• SUPPLIED RECORDS:
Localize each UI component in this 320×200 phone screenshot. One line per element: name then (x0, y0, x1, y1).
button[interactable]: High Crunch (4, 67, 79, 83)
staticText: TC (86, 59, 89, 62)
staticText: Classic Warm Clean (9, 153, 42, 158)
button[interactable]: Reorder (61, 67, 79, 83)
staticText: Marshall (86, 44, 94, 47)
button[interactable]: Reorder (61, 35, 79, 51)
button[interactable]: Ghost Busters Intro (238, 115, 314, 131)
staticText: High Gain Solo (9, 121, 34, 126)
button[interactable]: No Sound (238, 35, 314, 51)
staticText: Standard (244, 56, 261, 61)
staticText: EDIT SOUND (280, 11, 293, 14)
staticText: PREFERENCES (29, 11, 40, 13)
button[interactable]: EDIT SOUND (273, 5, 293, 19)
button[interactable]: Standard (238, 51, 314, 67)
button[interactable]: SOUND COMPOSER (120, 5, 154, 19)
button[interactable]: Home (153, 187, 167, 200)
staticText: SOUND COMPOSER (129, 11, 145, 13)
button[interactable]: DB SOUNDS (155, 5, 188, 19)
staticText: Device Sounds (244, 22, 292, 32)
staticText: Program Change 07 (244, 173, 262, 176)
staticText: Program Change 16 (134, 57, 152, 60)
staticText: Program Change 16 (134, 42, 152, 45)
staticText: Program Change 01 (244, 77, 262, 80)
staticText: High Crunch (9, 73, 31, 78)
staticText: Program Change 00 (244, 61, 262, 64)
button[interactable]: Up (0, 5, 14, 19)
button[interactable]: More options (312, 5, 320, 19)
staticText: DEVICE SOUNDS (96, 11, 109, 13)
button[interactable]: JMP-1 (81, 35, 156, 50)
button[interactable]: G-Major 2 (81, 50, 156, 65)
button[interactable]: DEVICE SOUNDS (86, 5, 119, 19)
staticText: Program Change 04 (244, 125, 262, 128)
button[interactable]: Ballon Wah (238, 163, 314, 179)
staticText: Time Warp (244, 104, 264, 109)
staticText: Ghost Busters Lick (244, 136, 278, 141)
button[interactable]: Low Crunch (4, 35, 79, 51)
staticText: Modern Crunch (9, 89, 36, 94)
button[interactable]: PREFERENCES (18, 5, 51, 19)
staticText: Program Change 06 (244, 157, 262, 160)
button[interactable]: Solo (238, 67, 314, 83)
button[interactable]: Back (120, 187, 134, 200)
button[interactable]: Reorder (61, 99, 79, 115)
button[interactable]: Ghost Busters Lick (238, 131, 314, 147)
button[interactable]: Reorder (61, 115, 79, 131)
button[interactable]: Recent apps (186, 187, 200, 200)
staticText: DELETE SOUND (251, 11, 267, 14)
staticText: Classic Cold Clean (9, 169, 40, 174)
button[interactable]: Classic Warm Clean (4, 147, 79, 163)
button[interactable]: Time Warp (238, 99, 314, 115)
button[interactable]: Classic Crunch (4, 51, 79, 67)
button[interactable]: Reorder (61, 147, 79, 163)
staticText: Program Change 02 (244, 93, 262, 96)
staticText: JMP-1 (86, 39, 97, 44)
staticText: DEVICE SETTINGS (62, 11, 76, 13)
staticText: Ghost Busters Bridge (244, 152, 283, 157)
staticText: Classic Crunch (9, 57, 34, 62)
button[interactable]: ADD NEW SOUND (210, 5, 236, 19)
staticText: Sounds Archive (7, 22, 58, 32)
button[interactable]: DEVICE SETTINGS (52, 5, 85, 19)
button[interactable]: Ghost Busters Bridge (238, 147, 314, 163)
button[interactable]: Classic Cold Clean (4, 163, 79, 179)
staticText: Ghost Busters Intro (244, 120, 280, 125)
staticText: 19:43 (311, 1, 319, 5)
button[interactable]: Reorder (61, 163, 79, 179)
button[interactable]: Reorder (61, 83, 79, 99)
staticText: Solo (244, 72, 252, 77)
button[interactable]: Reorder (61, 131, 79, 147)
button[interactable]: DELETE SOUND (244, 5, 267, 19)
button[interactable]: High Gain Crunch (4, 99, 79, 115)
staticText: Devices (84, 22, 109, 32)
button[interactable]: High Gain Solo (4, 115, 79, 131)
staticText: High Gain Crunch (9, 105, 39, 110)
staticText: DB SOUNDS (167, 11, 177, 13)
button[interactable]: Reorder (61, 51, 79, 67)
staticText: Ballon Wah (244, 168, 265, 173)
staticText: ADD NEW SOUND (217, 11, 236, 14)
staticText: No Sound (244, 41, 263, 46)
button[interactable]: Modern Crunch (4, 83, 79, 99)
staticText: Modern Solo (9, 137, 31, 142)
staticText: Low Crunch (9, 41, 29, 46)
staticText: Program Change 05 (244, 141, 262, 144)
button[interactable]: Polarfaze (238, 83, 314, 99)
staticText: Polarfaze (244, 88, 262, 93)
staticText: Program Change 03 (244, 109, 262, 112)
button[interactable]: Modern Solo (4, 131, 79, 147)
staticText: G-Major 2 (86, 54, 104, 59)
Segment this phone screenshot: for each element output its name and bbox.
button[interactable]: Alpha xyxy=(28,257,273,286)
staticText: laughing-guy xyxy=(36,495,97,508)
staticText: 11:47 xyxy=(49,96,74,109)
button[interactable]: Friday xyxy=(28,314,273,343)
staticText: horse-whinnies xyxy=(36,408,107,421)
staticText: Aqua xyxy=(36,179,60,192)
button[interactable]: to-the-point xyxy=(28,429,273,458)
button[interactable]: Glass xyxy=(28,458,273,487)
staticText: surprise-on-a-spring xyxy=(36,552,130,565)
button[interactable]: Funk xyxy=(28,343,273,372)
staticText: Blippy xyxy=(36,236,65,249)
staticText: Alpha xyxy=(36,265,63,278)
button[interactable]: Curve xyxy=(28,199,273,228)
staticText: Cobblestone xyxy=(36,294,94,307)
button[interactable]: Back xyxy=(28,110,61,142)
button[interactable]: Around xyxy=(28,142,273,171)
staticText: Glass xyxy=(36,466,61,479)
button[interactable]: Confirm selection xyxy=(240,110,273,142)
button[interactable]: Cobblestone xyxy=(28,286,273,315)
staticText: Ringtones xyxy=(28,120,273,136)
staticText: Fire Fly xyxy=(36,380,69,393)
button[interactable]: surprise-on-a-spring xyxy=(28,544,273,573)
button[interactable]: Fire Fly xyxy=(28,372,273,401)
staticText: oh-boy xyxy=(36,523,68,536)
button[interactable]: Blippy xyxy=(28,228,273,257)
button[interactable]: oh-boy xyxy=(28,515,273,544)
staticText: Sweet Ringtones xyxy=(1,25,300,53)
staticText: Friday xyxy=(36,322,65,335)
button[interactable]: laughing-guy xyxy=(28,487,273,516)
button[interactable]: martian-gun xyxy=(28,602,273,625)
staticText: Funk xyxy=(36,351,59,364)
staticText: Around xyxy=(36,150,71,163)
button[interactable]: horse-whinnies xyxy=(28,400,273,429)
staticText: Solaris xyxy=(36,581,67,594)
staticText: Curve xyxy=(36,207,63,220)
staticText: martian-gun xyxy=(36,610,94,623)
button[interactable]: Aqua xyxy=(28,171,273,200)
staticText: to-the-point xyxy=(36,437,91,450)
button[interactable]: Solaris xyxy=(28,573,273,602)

--

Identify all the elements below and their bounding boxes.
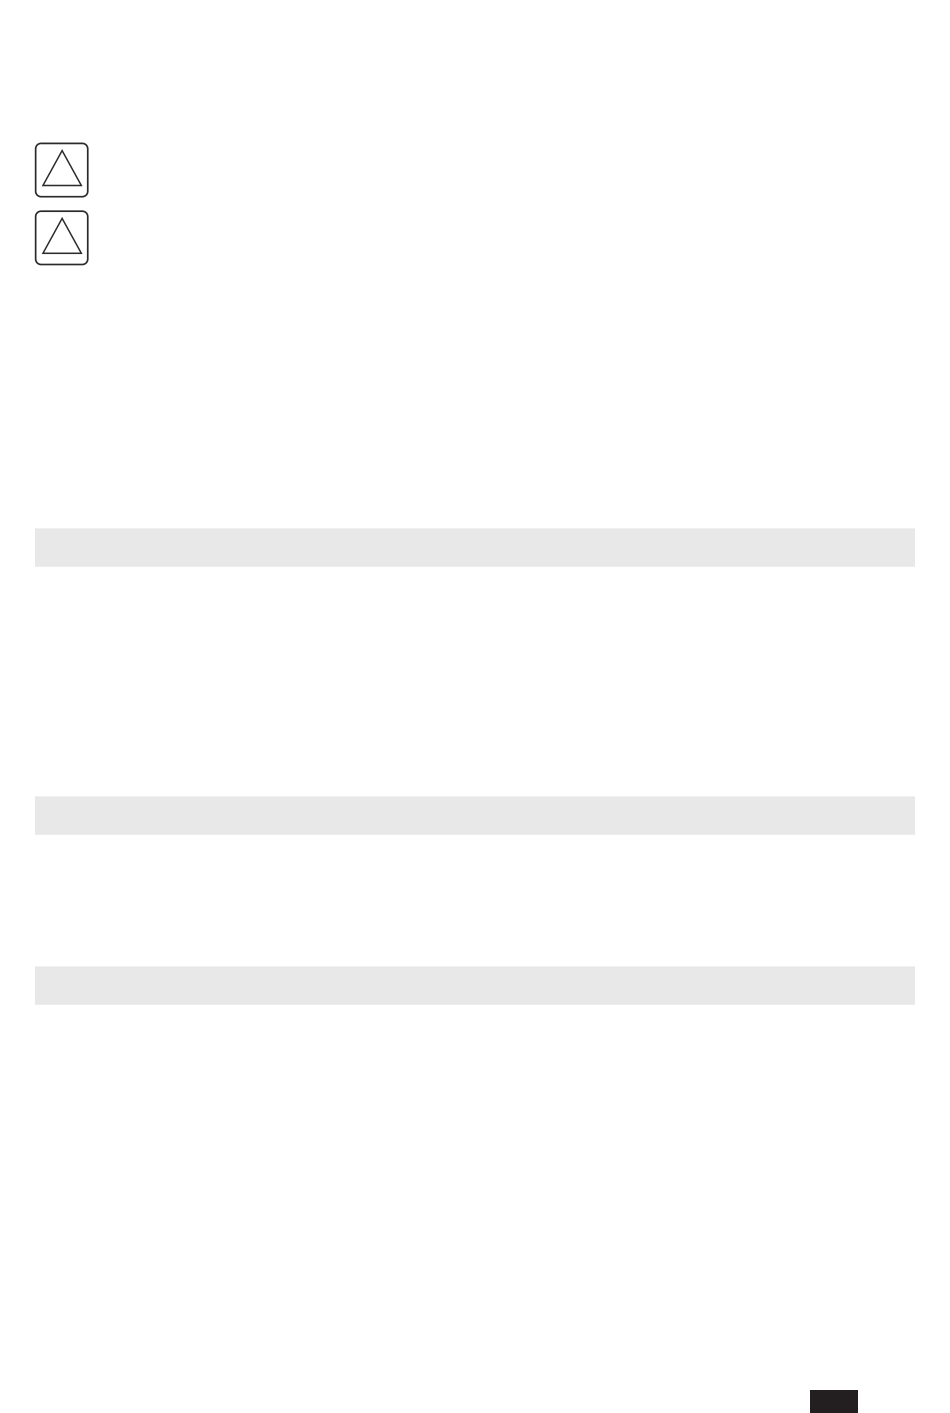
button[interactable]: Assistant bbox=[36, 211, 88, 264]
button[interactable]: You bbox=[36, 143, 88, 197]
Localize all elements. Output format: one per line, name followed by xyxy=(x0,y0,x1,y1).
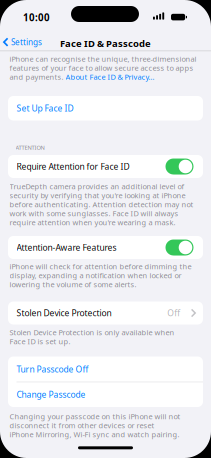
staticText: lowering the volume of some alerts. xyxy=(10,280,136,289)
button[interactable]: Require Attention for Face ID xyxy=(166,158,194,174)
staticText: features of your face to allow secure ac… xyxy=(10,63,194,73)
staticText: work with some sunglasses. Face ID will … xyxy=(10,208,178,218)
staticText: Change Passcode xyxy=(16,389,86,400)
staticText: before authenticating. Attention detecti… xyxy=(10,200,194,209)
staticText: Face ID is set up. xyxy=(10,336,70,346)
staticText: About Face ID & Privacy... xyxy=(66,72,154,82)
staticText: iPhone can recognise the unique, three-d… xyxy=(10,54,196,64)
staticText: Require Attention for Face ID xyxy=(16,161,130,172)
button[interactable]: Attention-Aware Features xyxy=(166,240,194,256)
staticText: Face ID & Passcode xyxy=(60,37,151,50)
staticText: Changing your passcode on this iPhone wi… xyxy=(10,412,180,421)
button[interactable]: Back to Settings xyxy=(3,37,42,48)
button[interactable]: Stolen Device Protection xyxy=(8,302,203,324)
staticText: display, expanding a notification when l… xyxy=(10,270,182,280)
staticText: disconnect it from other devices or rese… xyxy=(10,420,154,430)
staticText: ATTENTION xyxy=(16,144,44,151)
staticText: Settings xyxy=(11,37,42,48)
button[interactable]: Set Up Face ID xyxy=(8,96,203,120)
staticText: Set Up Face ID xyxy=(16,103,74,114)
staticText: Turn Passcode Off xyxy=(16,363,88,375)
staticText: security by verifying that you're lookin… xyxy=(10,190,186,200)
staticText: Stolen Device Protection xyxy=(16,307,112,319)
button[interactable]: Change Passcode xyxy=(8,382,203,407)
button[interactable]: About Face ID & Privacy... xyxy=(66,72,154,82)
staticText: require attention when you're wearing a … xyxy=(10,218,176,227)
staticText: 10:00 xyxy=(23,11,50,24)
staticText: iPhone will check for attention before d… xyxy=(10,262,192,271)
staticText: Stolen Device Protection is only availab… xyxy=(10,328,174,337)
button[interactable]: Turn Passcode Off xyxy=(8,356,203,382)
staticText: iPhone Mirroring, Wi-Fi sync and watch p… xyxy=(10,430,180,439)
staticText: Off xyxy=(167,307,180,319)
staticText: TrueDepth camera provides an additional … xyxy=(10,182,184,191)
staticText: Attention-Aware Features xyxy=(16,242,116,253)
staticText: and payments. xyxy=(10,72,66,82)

• EXERCISE DESCRIPTION: Check each line of the listing for the word "About" and state how many lines contain it, with no other words.

• ANSWER SECTION: 2